(Warning: contains plot spoilers!) The film Godsend stars Robert De Niro as a maverick fertility expert who has perfected a technique for human reproductive cloning. Following the death of their son Adam, on the day after his eighth birthday, Dr Richard Wells (De Niro) offers his services to the Duncan family telling them “you can have him back” (00:11:27). Although Godsend’s convoluted plot is entertaining, it must be noted that the science is both inaccurate and misleading. Nevertheless, there are a number of clips that highlight some of the bioethical issues, not only around human reproductive cloning, but also in terms of the links between what is legal, what is moral, and what science can do.
The plot of Godsend depicts the cloning of a new human being from a single cell taken from the deceased Adam Duncan. We follow the family as they prepare for the birth of their new son, and see their expectations played out as new Adam grows up and reaches his own eighth birthday. Until this point Adam really does appear to be a Godsend and the Duncans really believe they have got their son back. However, the plot takes a dramatic turn when Adam begins to have “night terrors”. In his dreams he sees a boy that looks just like him; a boy his father, Paul, comes to believe is the original Adam – a product of some kind of cellular memory retained by the clone. The cloned Adam’s dreams become progressively more disturbing and violent, and eventually we learn that the boy he sees is not Adam, but a child named Zachary Smith – the dead son of Dr Wells. In the final scenes of the film it is revealed that Richard Wells had tampered with the cell used in creating the Duncan’s cloned son; he had altered certain genes connected to cognition, personality and memory, while preserving all the physical characteristics belonging to Adam.
Images of cloning
The film offers a number of views on what a cloned human might be like. It consistently uses metaphors which suggest that Adam’s clone would be identical to him. Dr Wells speaks of the clone as “the identical boy” (00:11:03) and of him as Adam “reborn” (00:10:56). Identity between the original and the cloned Adam is also suggested when Dr Wells comments on the new Adam’s future a few days after his eighth birthday, he says, “up to this point we’ve had a map of Adam’s first eight years, but now we are entering uncharted territory. We have no way of knowing what the Adam of age 9, age 10, age 50 is going to be” (00:33:10).
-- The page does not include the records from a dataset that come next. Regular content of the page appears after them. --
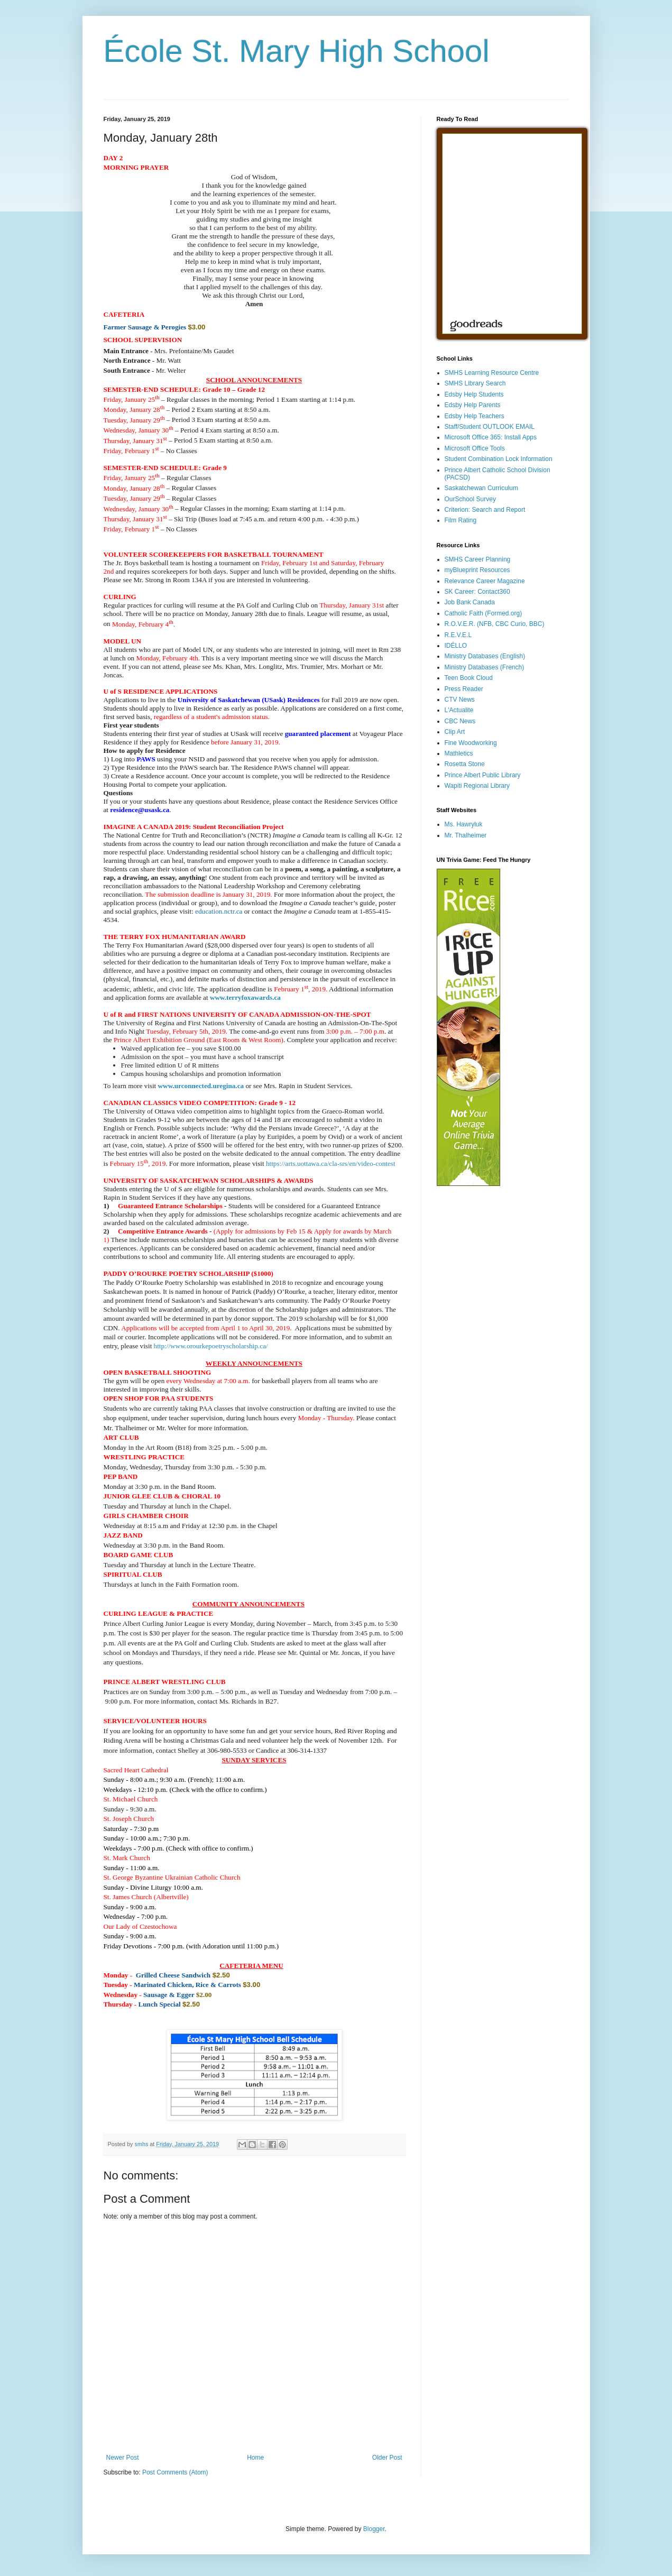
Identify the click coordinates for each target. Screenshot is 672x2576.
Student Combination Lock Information (499, 459)
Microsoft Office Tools (475, 448)
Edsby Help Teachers (474, 416)
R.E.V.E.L (458, 635)
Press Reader (464, 689)
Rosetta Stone (465, 764)
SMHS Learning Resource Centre (492, 372)
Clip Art (455, 731)
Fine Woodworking (471, 743)
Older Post (387, 2457)
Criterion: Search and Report (485, 509)
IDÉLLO (456, 645)
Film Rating (461, 520)
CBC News (460, 721)
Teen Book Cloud (469, 678)
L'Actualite (459, 710)
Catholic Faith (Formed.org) (483, 613)
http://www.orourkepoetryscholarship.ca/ (211, 1346)
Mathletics (459, 753)
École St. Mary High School (297, 51)
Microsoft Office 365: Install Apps (491, 437)
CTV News (460, 699)
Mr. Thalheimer (466, 835)
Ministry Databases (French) (484, 667)
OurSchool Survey (470, 499)
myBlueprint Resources (477, 570)
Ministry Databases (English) (485, 656)
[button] (123, 1535)
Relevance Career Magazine (485, 581)
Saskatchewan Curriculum (481, 488)
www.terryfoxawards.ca (245, 997)
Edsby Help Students (474, 394)
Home (255, 2457)
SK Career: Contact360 (477, 591)
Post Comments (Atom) (175, 2472)
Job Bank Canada (470, 602)
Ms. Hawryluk (464, 824)
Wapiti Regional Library (477, 785)
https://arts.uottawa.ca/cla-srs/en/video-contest (330, 1163)
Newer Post (122, 2457)
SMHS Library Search (475, 383)
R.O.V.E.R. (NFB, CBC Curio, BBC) (495, 624)
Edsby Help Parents (473, 405)
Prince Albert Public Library (483, 775)
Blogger (374, 2529)
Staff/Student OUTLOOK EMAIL (490, 426)
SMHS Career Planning (478, 559)
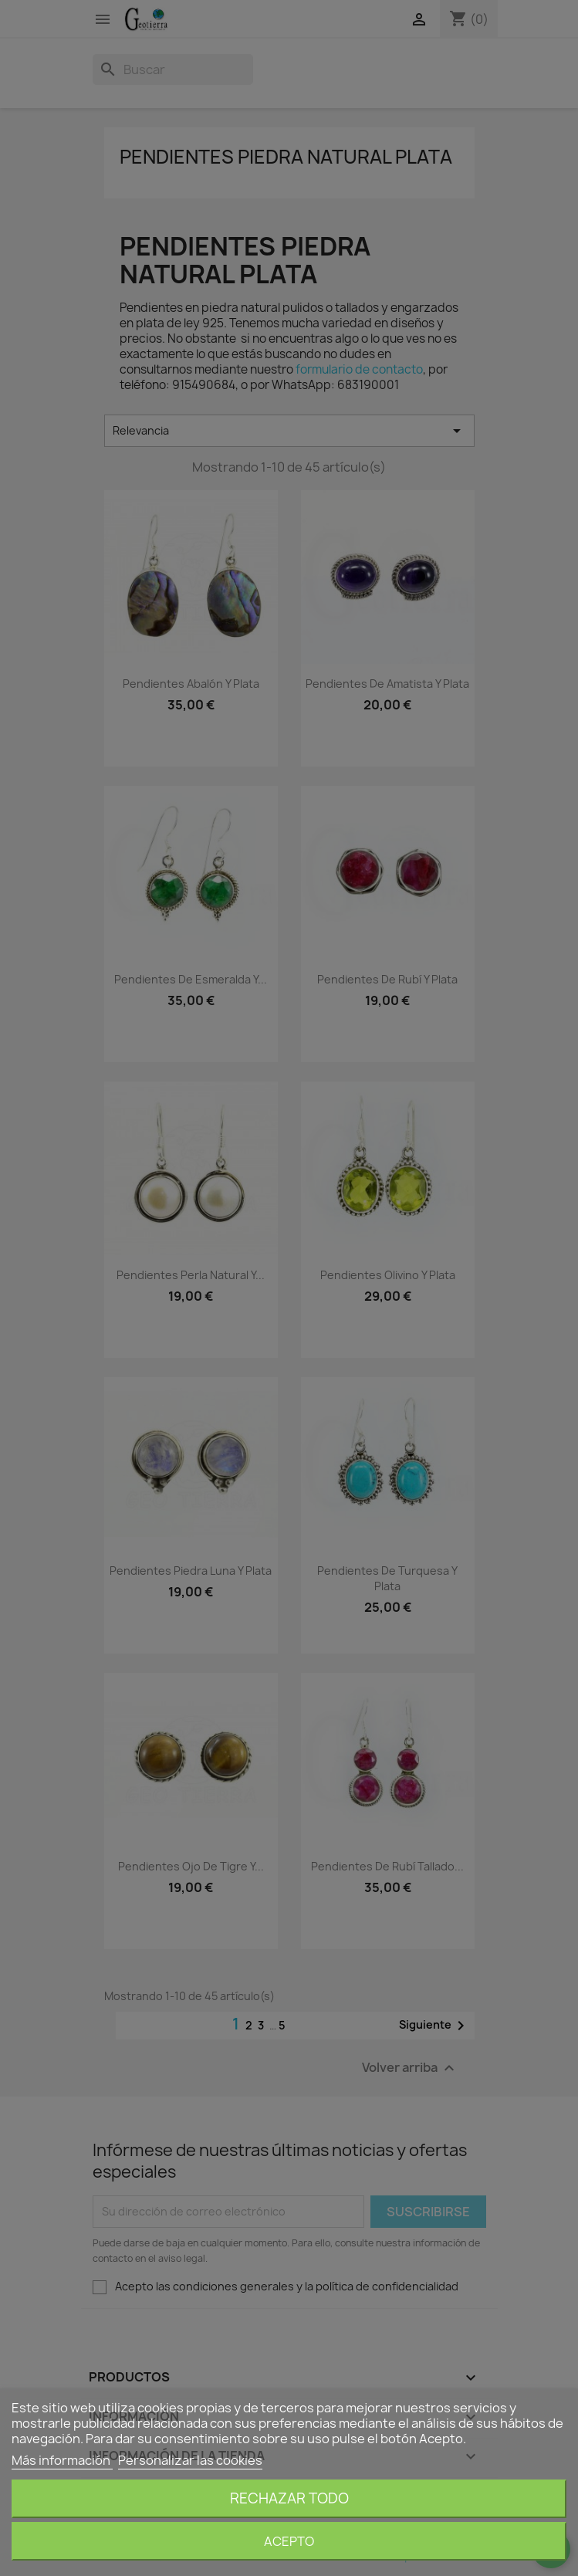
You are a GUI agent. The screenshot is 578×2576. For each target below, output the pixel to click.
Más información (62, 2460)
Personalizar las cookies (190, 2460)
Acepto (289, 2541)
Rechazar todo (289, 2498)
However, the film does suggest that Adam and his clone are somewhat different. They look different for one thing, and as Paul suggests “in some ways they are so much the same…but he’s still his own person entirely” (00:29:07). This reflects Paul’s view of the cloned Adam as more like an “identical twin” (00:13:23) than an exact copy. The clip between 00:12:59 and 00:13:46 illustrates this by contrasting it with the view of the clone as Adam resurrected. Although it is never explicitly stated, the implication of the events which follow is that this difference is entirely due to Dr Wells’ interference with the original, progenitor cell. In this sense the differences between Adam and his clone are depicted as being biologically determined, rather than being due to environmental, social or lifestyle factors.
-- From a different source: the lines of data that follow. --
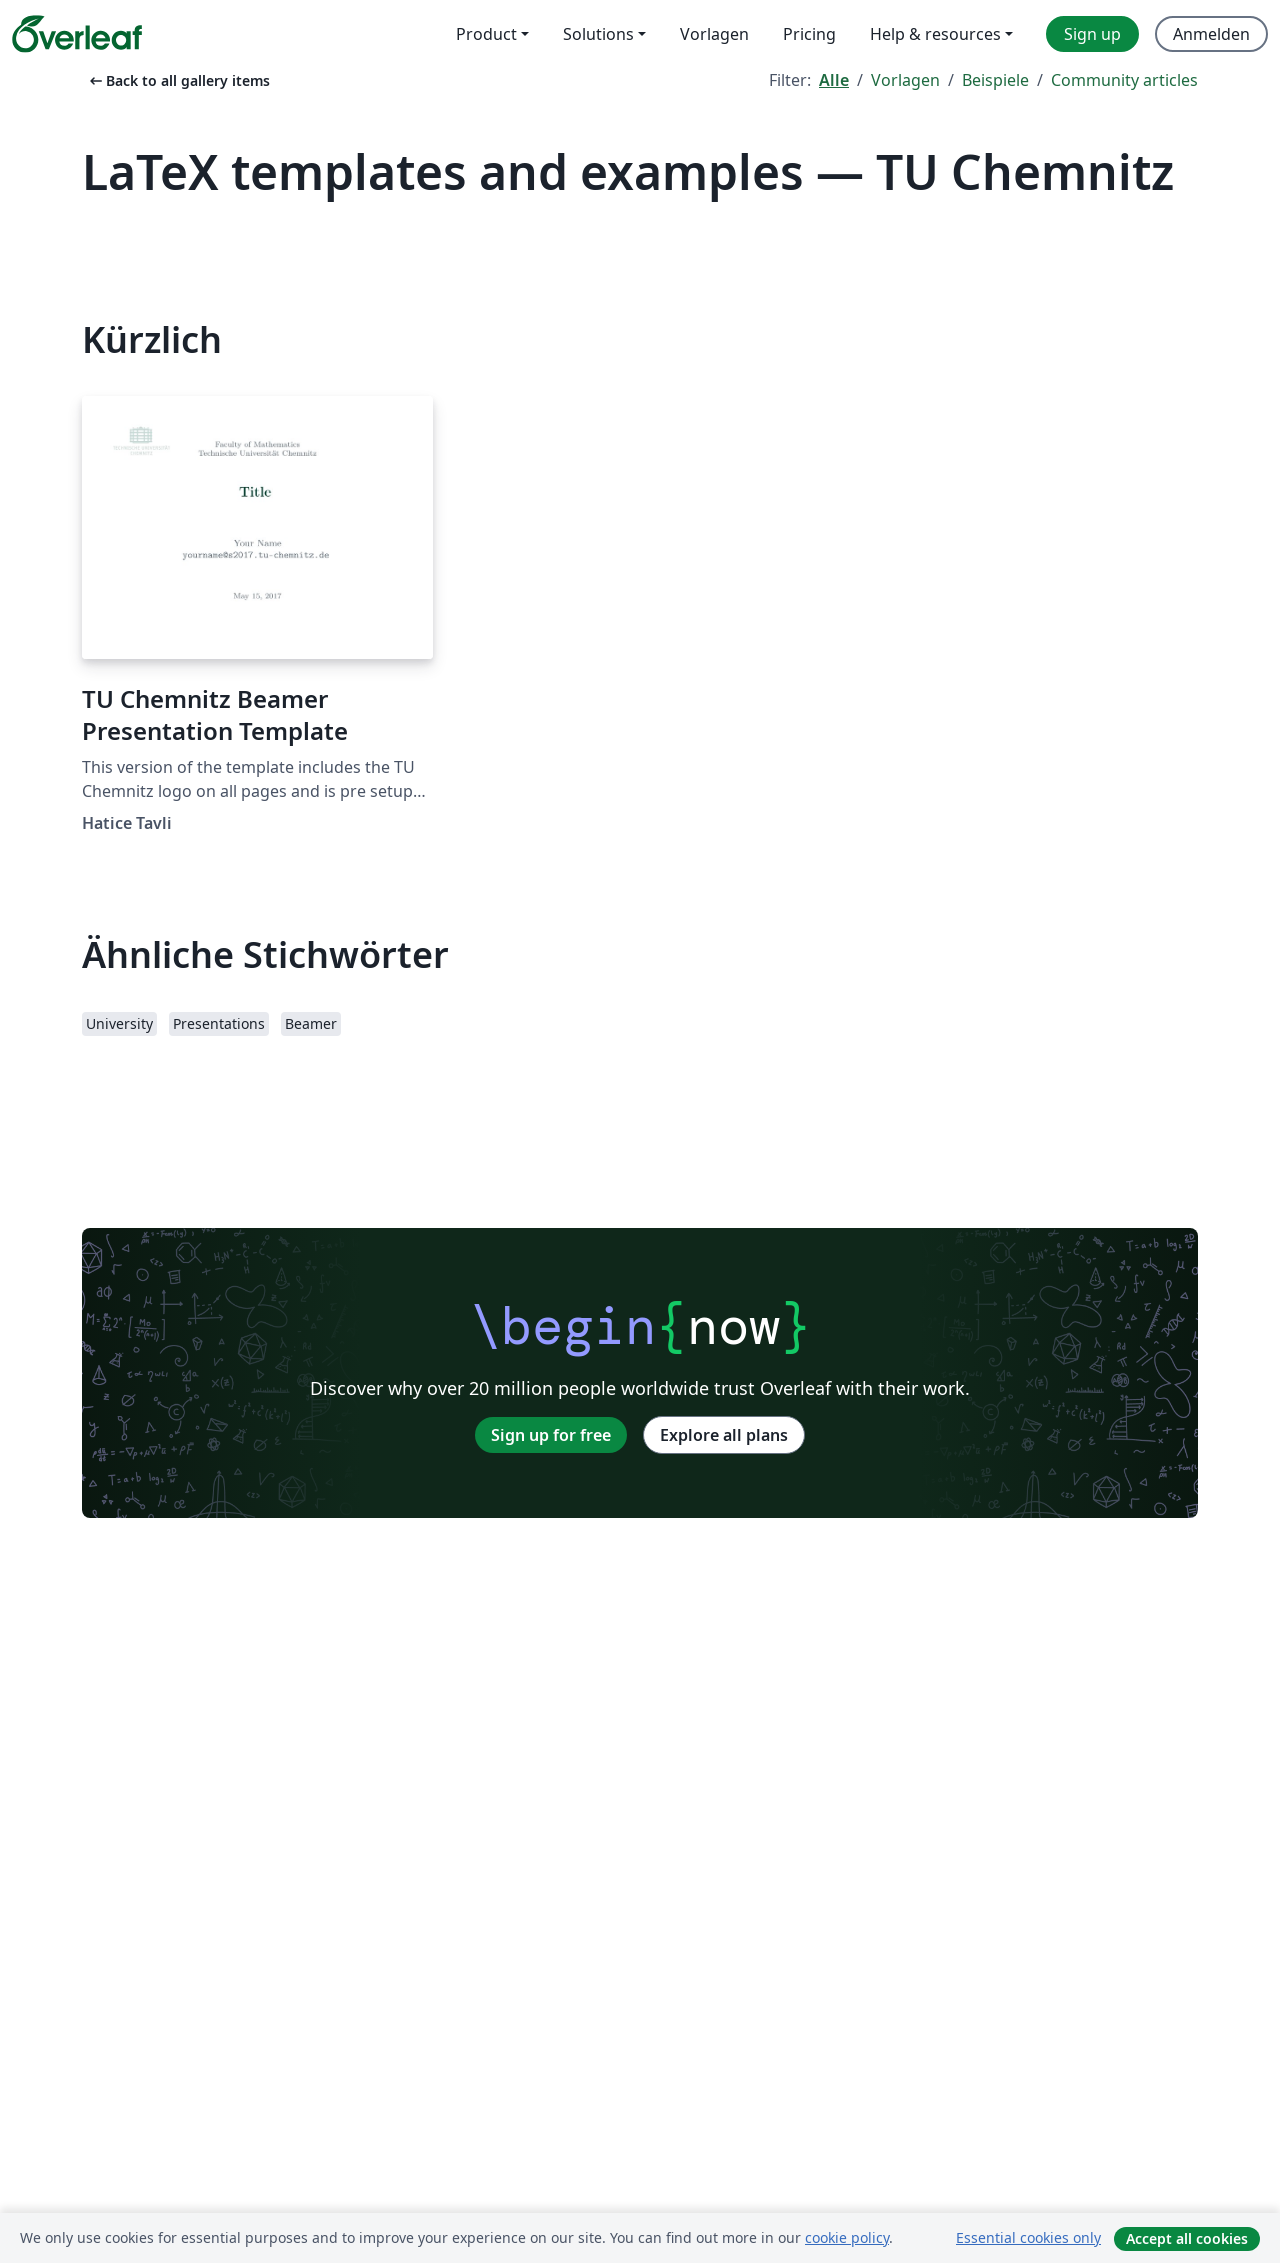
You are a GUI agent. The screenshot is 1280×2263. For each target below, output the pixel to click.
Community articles (1124, 80)
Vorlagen (905, 80)
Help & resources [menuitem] (935, 34)
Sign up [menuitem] (1092, 34)
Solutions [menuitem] (598, 34)
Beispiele (995, 80)
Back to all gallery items (178, 80)
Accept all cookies (1187, 2238)
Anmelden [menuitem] (1211, 34)
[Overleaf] (77, 34)
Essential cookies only (1028, 2237)
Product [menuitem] (486, 34)
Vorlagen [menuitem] (714, 34)
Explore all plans (724, 1435)
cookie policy (847, 2237)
Illegality, immorality and science
In both the real world and that created in Godsend human reproductive cloning is illegal, hence the Duncans and Dr Wells go to a great deal of trouble to hide the creation of the cloned Adam from their family, friends and colleagues. Although the Duncans have some initial reservations about going ahead with this illegal activity, they are persuaded by Dr Wells’ arguments that it is not immoral. He says “illegal, yes. Immoral, no. We are talking about using life to create life, that’s all” (00:11:45). This creates a contrast between activities that are illegal and those that are immoral. This distinction exists in a number of other bioethical debates, for example, around the creation of ‘cybrid’ embryos (see the BioethicsBytes post Are hybrid embryos an ethical step too far? – The Big Questions) and various other practices used in fertility treatment (see BioethicsBytes post The Family Man – playing God at the fertility clinic?).
Within Godsend, morality is also discussed in relation to science, where familiar questions – such as Should scientists be concerned about the ethics of their work and its moral implications? – are discussed (albeit implicitly). The clip between 01:22:24 and 01:24:40 is possibly the best example of this. Here Dr Wells states “If I’m not supposed to do this… how is it I can? ” (01:23:53), and Paul concludes that “This isn’t about science… it’s about moral trespass” (01:23:59).
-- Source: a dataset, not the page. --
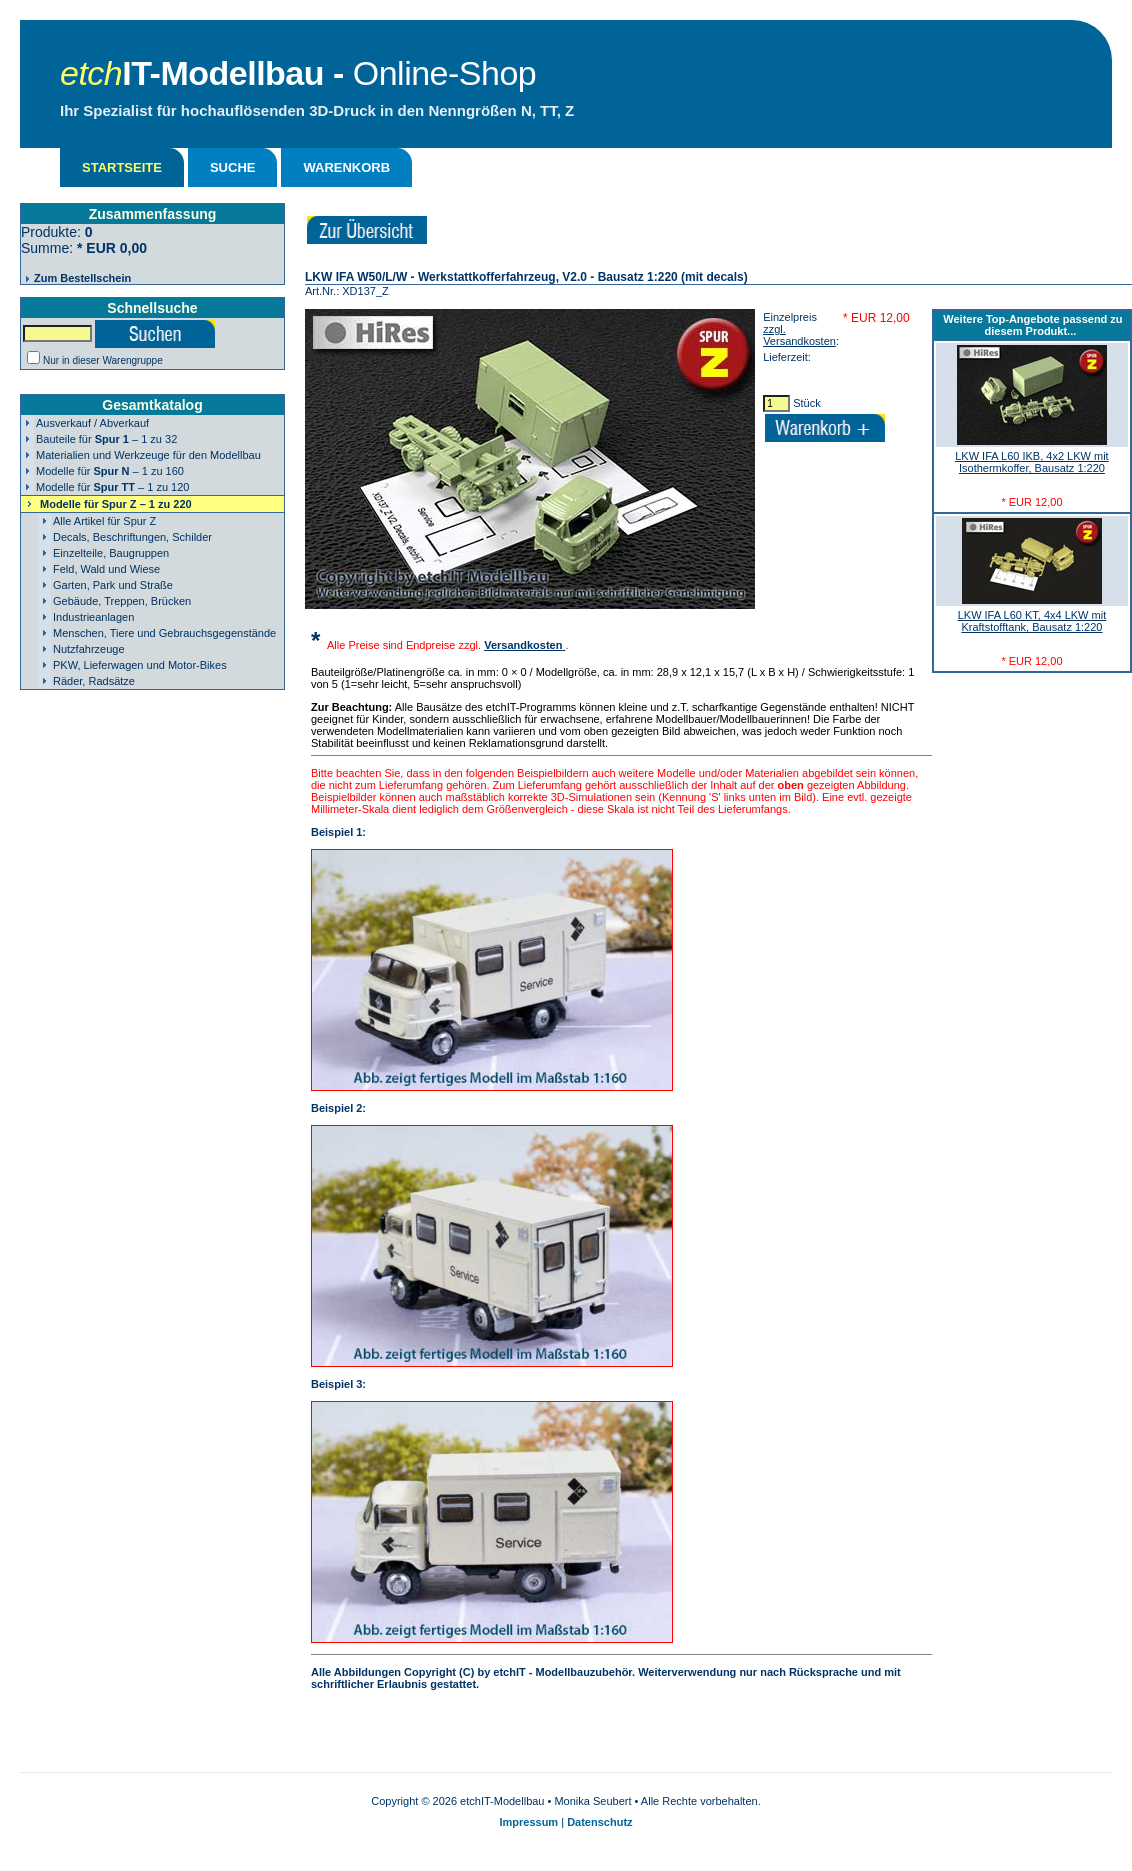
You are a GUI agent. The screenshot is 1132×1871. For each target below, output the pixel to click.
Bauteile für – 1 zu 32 (106, 439)
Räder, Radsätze (94, 681)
As noted above, Godsend is an entertaining film that touches on a number of bioethical issues. However, for the purposes of exploring debates around human reproductive cloning in the classroom, there is little in the film to illustrate the main themes in current bioethical thinking (as represented, for example, by the Centre for Genetics and Society article Reproductive Cloning Arguments Pro and Con). That said, the clips suggested above which highlight different views of what a clone might be like, and of the relationship between the law, ethics and science, might make interesting discussion starters in conjunction with additional clips which are grounded in science fact rather than fiction.
Godsend was broadcast most recently on BBC1 at 23:25 on 11 Novermber 2008. It is regularly repeated on satellite channels (9 times so far in 2008). Members of the BUFVC can obtain using their back-up service (TRILT identifier: 005B4B69).